Wednesday, August 29, 2018

The Generic Congressional Poll Widens:  
FairVote House Model Now Predicts the House Will Flip

Fivethirtyeight's generic congressional poll (click here) has widened, now showing a 9.15 point lead for Democrats.  If applied to the FairVote.org House model (click here), (which relies on measures of how safe a House seat is, rather than on polling) and if the gap remains the same until elections are over, the House is likely to flip by a margin of five votes (220-215). Until today the margins showed Republicans retaining control of the House.

Fivethirtyeight's House "deluxe" model (click here) this morning, (based on polling and the views of local experts) shows Democrats with a 70% chance of flipping the House.  This model has been consistently in that neighborhood since it was put up a couple of weeks ago.

Note:  these numbers change daily.  So if you click on the model you might get different numbers.

Why Has the Generic Congressional Ballot Widened Recently?

Part 1:  The generic congressional ballot pretty much mirrors the presidential approval ratings, at least in the past few months.  When Trump does something to alienate a significant part of his famous "base" (such as pouting instead of praising a fallen war hero like John McCain), his approval rating goes down.  On the other hand, when he insults Mexico or Nancy Pelosi, or makes another racist comment, it "fires up the base" and his approval ratings go up.  As these swings occur, they are mirrored, after a brief time lag, in the generic congressional ballot.  The childish snub of McCain, which bothered even evangelical Trump sycophants who equate patriotism with flag-waving, appears to have affected the generic congressional ballot.

If part 1 were the only part of the story I would predict Trump would simply remind his base (we've seen this movie before) through a new wave of insults against Mexicans and blacks, breathlessly covered 24/7 by TV media (the owners of whom have been lavished with huge tax cuts and, I suspect greater barriers to market competition) that he is, indeed, racist, sexist, and vulgar--which is precisely what his base loves about him--while at the same time promising more corporate deregulation and even greater permissiveness to monopolize more markets with the help of an even more fanatical Supreme Court.  If that was all there was, I would predict the strategy would work and House would remain an instrument of Trump's increasingly tyrannical rule, at least for the next two years.



Part 2:  But there is more than the McCain snub.  In the past few weeks evidence is piling up the president is crooked.  Payoffs to porn stars and others; mischief between Trump campaign higherups and Russian oligarchs while our elections are being rigged in Trump's favor; using the presidency with a wink and a nod to make money for Trump properties, in open violation of the Emoluments clause of the Constitution (strict constructionism, anyone?  Isn't that what conservatives want?); the refusal to cough up tax returns.  The Manafort guilty verdict and the confession of Cohen brought Trump's essential crookedness into focus.

All of this adds up to a serious question about the rock-bottom legitimacy--not the legality--of the Trump presidency and, given the behavior of Congress, our system of governance as a whole.  Many uncomfortable  questions arise here.  Given the internet lies paid for by Russian operatives, and read by hundreds of thousands of unsuspecting voters, and given the closeness of the elections in which Hillary won the popular vote by three million votes, can we assert with a straight face that our elections were legitimate; that is, fair and honest, reflecting the will of the American people?  When a president insults a true American hero like McCain, while openly talking about pardoning a criminal like Manafort; when this same president, given all we know, licked Putin's boots in front of the world, at what point can we say with fairness he has abandoned his right to rule?   When the president threatens to shut down the rule of law in his own Attorney General's office are these the legitimate (again, this is different from legal) actions of a president?   Are these questions not touching truths that run deeper than mere partisan opinion? 

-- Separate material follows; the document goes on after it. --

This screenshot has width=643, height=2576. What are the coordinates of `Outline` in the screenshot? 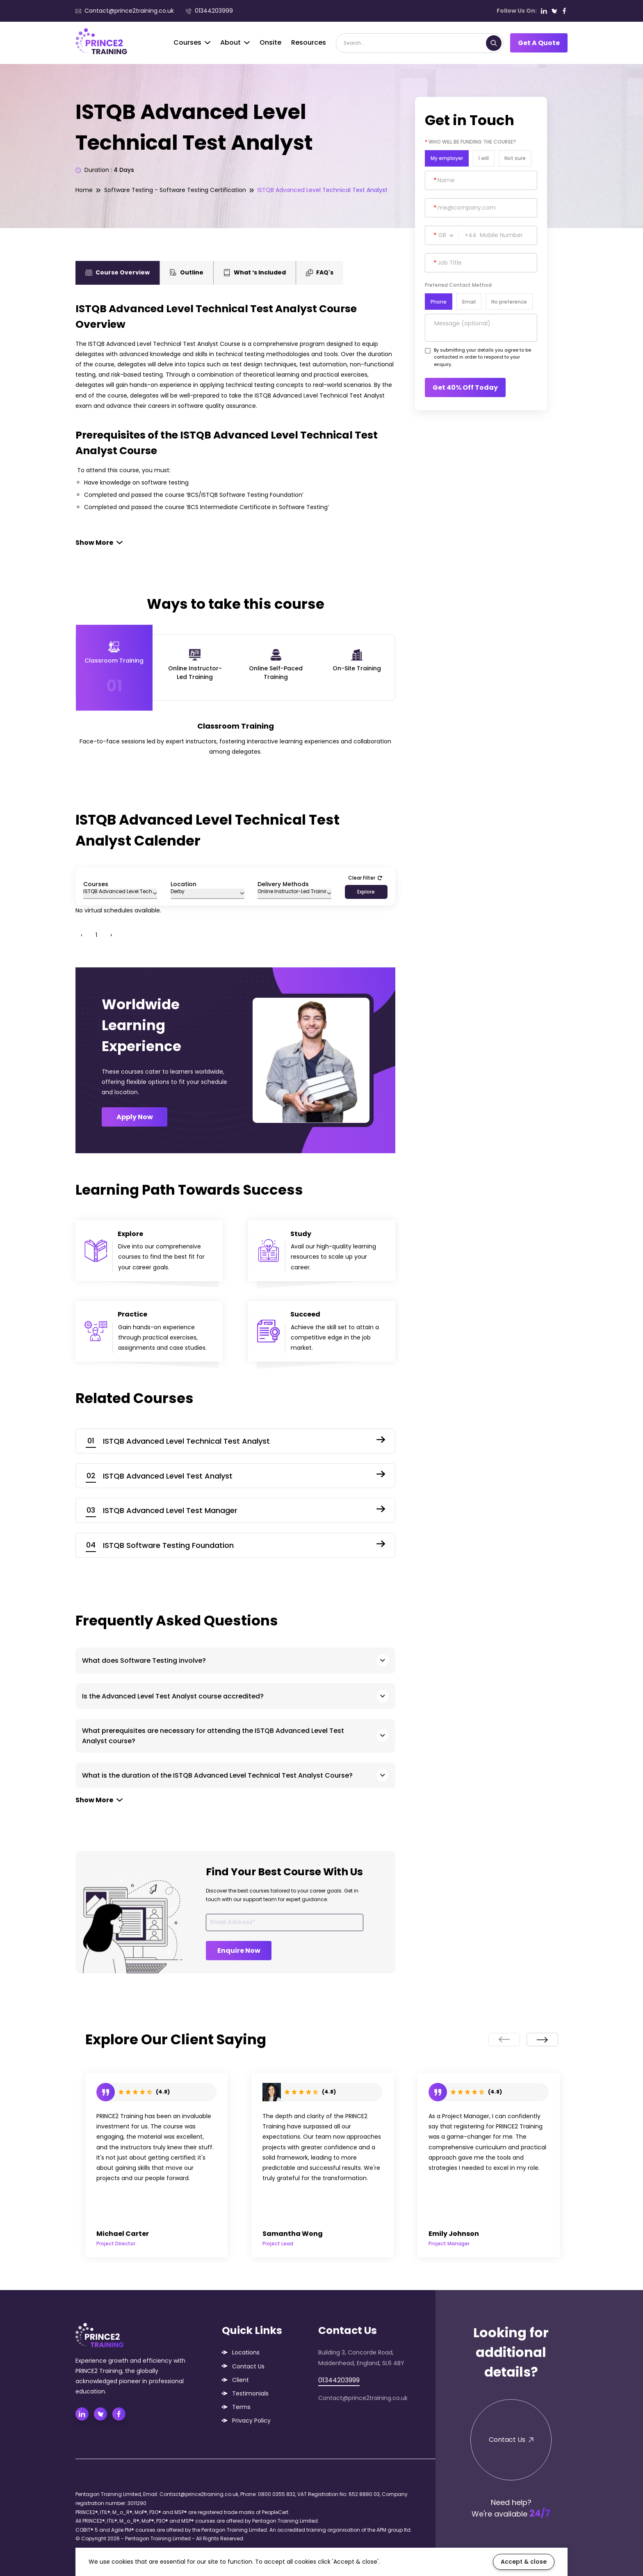 It's located at (186, 272).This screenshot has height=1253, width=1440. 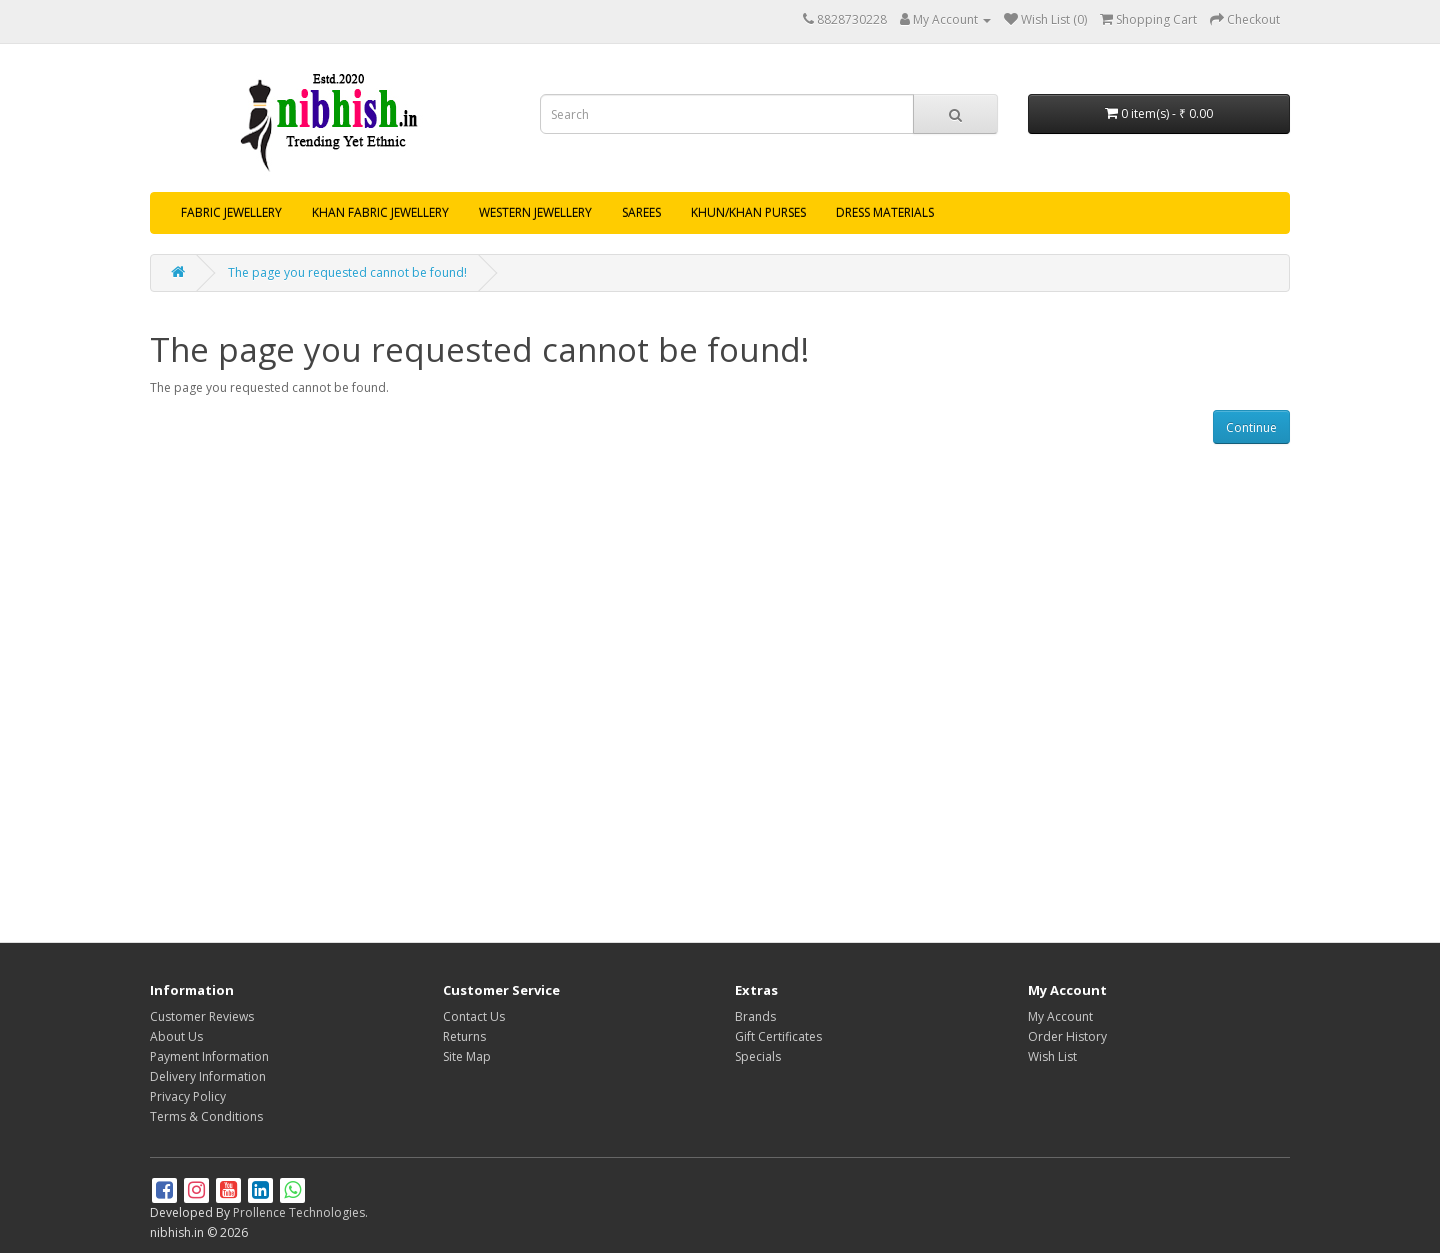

The walls closing in on Trump are not just legal.  It is every day more difficult to sustain the concept that his presidency is legitimate.  And as his legitimacy as President comes into question, the specific findings of the Mueller investigation, which focuses only on legal issues, not legitimacy, become less and less crucial: We already know enough.  The president lost his right to speak on my behalf by his behavior, out in the open. And, by the way, when a handful of partisan bosses in Congress violate their constitutional duty to create effective checks and balances in power, aren't we entitled to take action, stop the mischief and demand a return to constitutional rule?  We know the television media and Congress will refuse to raise these questions.  Do we have the courage to pose them out loud as we talk to friends about this election season?

One final point:  the real reason Democratic leaders have been so slow to challenge Trump at this gut level, is that they don't want to go there, even though they dearly hope to put an end to Trumpism. The system is rigged, and Democrats, knowing all too well they are part of the swamp, want you to do away with Trumpism, without questioning legitimacy of the current system itself.  This is the unspoken secret of American politics today:  Trump became president in great part because the system is rigged and most Americans in both parties wanted to fix it.  We deserve far more than we got, and we have a chance to start fixing it ourselves this fall.